> _REQUIREMENT_:
Below are records; extract exactly the lines from the one with "Localize all elements." through the final line, including both, but drop the pictures.

══ THE RECORDS

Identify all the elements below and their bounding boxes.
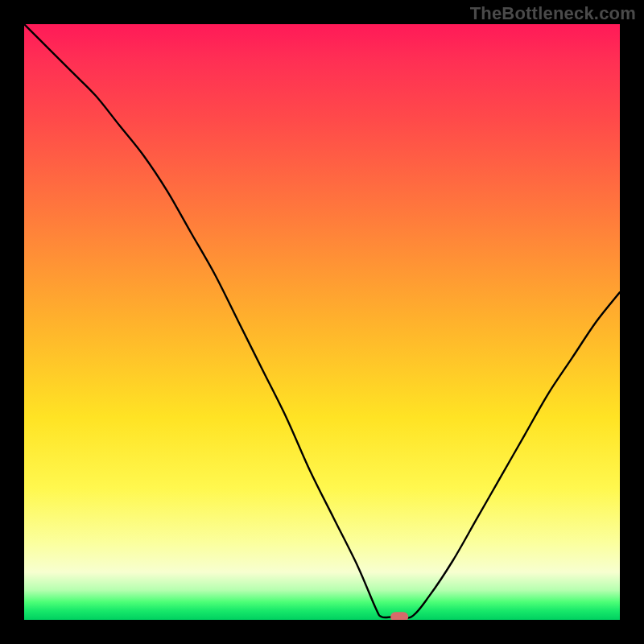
optimal-point-marker bbox=[390, 612, 408, 620]
chart-frame: TheBottleneck.com bbox=[0, 0, 644, 644]
bottleneck-curve bbox=[24, 24, 620, 618]
watermark-text: TheBottleneck.com bbox=[470, 3, 636, 24]
plot-area bbox=[24, 24, 620, 620]
plot-svg bbox=[24, 24, 620, 620]
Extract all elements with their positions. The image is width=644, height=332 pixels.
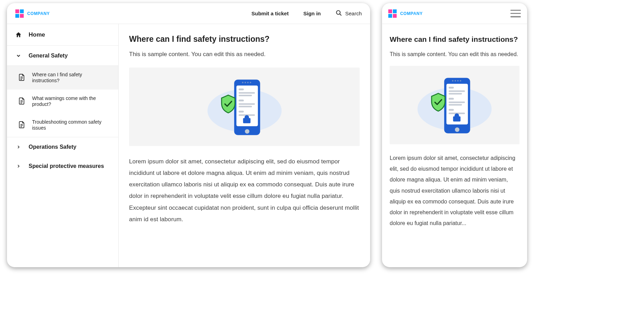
svg-point-20 bbox=[337, 10, 340, 14]
search-icon bbox=[335, 9, 342, 18]
sidebar-article-safety-instructions[interactable]: Where can I find safety instructions? bbox=[7, 66, 118, 90]
hamburger-icon bbox=[510, 10, 521, 11]
home-icon bbox=[15, 31, 22, 38]
article-intro: This is sample content. You can edit thi… bbox=[390, 51, 519, 57]
sidebar-cat-operations-label: Operations Safety bbox=[29, 144, 76, 150]
sidebar-article-warnings[interactable]: What warnings come with the product? bbox=[7, 90, 118, 113]
mobile-frame: COMPANY Where can I find safety instruct… bbox=[382, 3, 527, 267]
brand[interactable]: COMPANY bbox=[15, 9, 50, 18]
hero-illustration bbox=[129, 68, 360, 146]
brand-logo-icon bbox=[15, 9, 24, 18]
document-icon bbox=[18, 121, 26, 130]
brand-name: COMPANY bbox=[27, 11, 50, 16]
article-title: Where can I find safety instructions? bbox=[390, 35, 519, 44]
hamburger-icon bbox=[510, 13, 521, 14]
brand[interactable]: COMPANY bbox=[388, 9, 423, 18]
hero-illustration bbox=[390, 66, 519, 144]
desktop-frame: COMPANY Submit a ticket Sign in Search H… bbox=[7, 3, 370, 267]
article-body: Lorem ipsum dolor sit amet, consectetur … bbox=[129, 156, 360, 225]
svg-line-21 bbox=[340, 14, 342, 15]
search-button[interactable]: Search bbox=[335, 9, 362, 18]
header: COMPANY Submit a ticket Sign in Search bbox=[7, 3, 370, 24]
article-content: Where can I find safety instructions? Th… bbox=[119, 24, 370, 267]
chevron-right-icon bbox=[15, 145, 22, 149]
document-icon bbox=[18, 74, 26, 82]
signin-link[interactable]: Sign in bbox=[303, 10, 321, 16]
sidebar: Home General Safety Where can I find saf… bbox=[7, 24, 119, 267]
article-intro: This is sample content. You can edit thi… bbox=[129, 51, 360, 58]
body: Home General Safety Where can I find saf… bbox=[7, 24, 370, 267]
chevron-right-icon bbox=[15, 164, 22, 169]
sidebar-cat-operations[interactable]: Operations Safety bbox=[7, 137, 118, 156]
brand-name: COMPANY bbox=[400, 11, 423, 16]
sidebar-article-troubleshooting[interactable]: Troubleshooting common safety issues bbox=[7, 113, 118, 137]
chevron-down-icon bbox=[15, 53, 22, 59]
sidebar-home-label: Home bbox=[29, 31, 45, 38]
mobile-header: COMPANY bbox=[382, 3, 527, 24]
document-icon bbox=[18, 97, 26, 106]
sidebar-home[interactable]: Home bbox=[7, 24, 118, 46]
brand-logo-icon bbox=[388, 9, 397, 18]
search-label: Search bbox=[345, 10, 362, 16]
sidebar-article-label: What warnings come with the product? bbox=[32, 95, 111, 108]
hamburger-icon bbox=[510, 16, 521, 17]
sidebar-articles: Where can I find safety instructions? Wh… bbox=[7, 66, 118, 137]
article-title: Where can I find safety instructions? bbox=[129, 34, 360, 44]
article-body: Lorem ipsum dolor sit amet, consectetur … bbox=[390, 153, 519, 229]
mobile-content: Where can I find safety instructions? Th… bbox=[382, 24, 527, 267]
sidebar-article-label: Where can I find safety instructions? bbox=[32, 72, 111, 84]
sidebar-cat-general-label: General Safety bbox=[29, 53, 68, 59]
sidebar-cat-spm[interactable]: Special protective measures bbox=[7, 156, 118, 176]
sidebar-cat-spm-label: Special protective measures bbox=[29, 163, 104, 169]
sidebar-article-label: Troubleshooting common safety issues bbox=[32, 119, 111, 131]
sidebar-cat-general[interactable]: General Safety bbox=[7, 46, 118, 66]
hamburger-menu-button[interactable] bbox=[510, 10, 521, 17]
submit-ticket-link[interactable]: Submit a ticket bbox=[252, 10, 289, 16]
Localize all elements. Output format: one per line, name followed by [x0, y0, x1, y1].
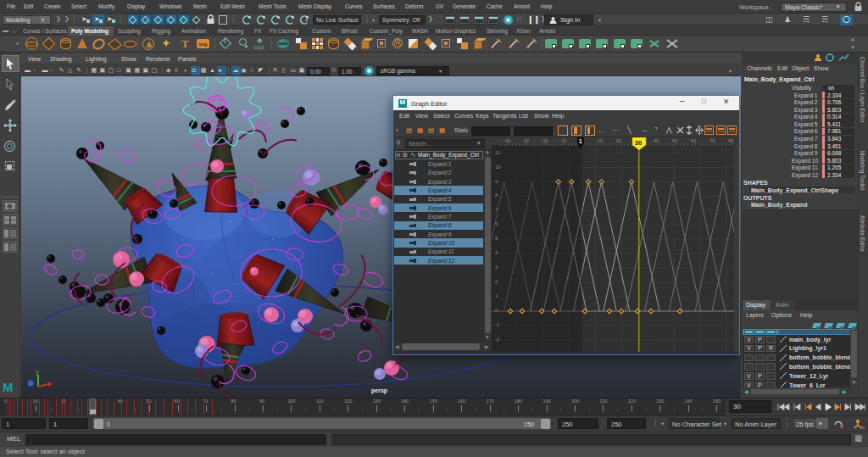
- svg-text:y: y: [36, 368, 39, 376]
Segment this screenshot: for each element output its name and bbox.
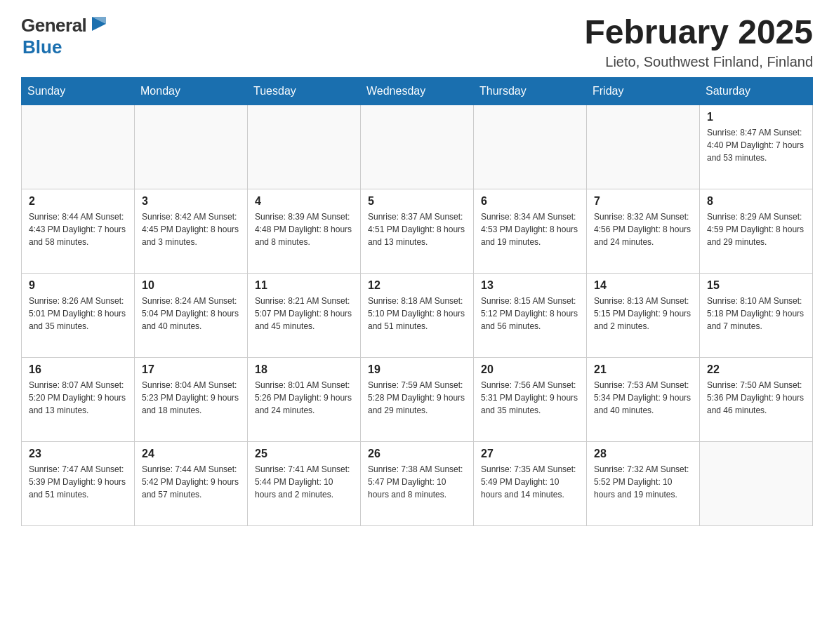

════

> _SOLUTION TO THIS PROBLEM_:
Localize all elements. Output format: one per line, name followed by [x0, y0, x1, y1].
- svg-text:y: y: [36, 368, 39, 376]
Segment this screenshot: for each element output its name and bbox.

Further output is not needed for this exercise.